The copy should run from the line containing "işlemler hesabında aralık" through the last line of the entries below, exactly as written, with pictures omitted.
Dataset excerpts below:
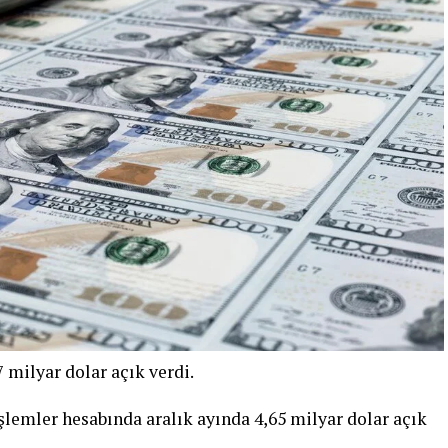
7 milyar dolar açık verdi.
işlemler hesabında aralık ayında 4,65 milyar dolar açık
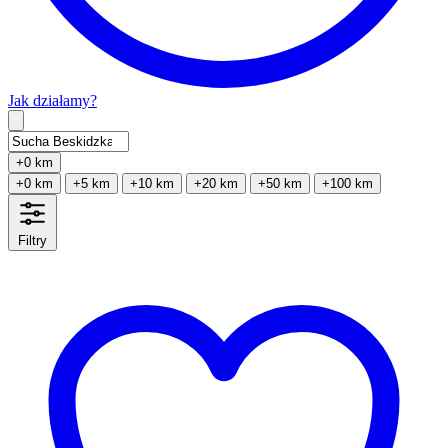
Jak działamy?
Type 2 or more characters for results.
+0 km
+0 km
+5 km
+10 km
+20 km
+50 km
+100 km
Filtry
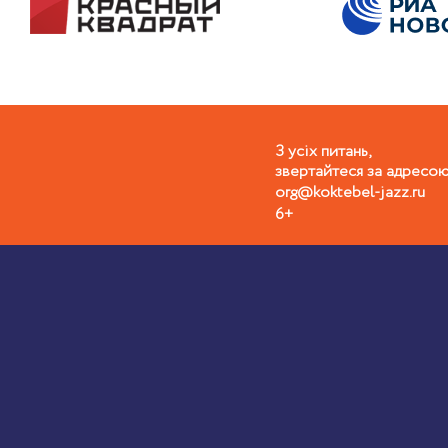
З усiх питань,
звертайтеся за адресою
org@koktebel-jazz.ru
6+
End of Dataset excerpts.
> [Solution to this problem]
işlemler hesabında aralık ayında 4,65 milyar dolar açık
Jak działamy?
Type 2 or more characters for results.
+0 km
+0 km
+5 km
+10 km
+20 km
+50 km
+100 km
Filtry
З усiх питань,
звертайтеся за адресою
org@koktebel-jazz.ru
6+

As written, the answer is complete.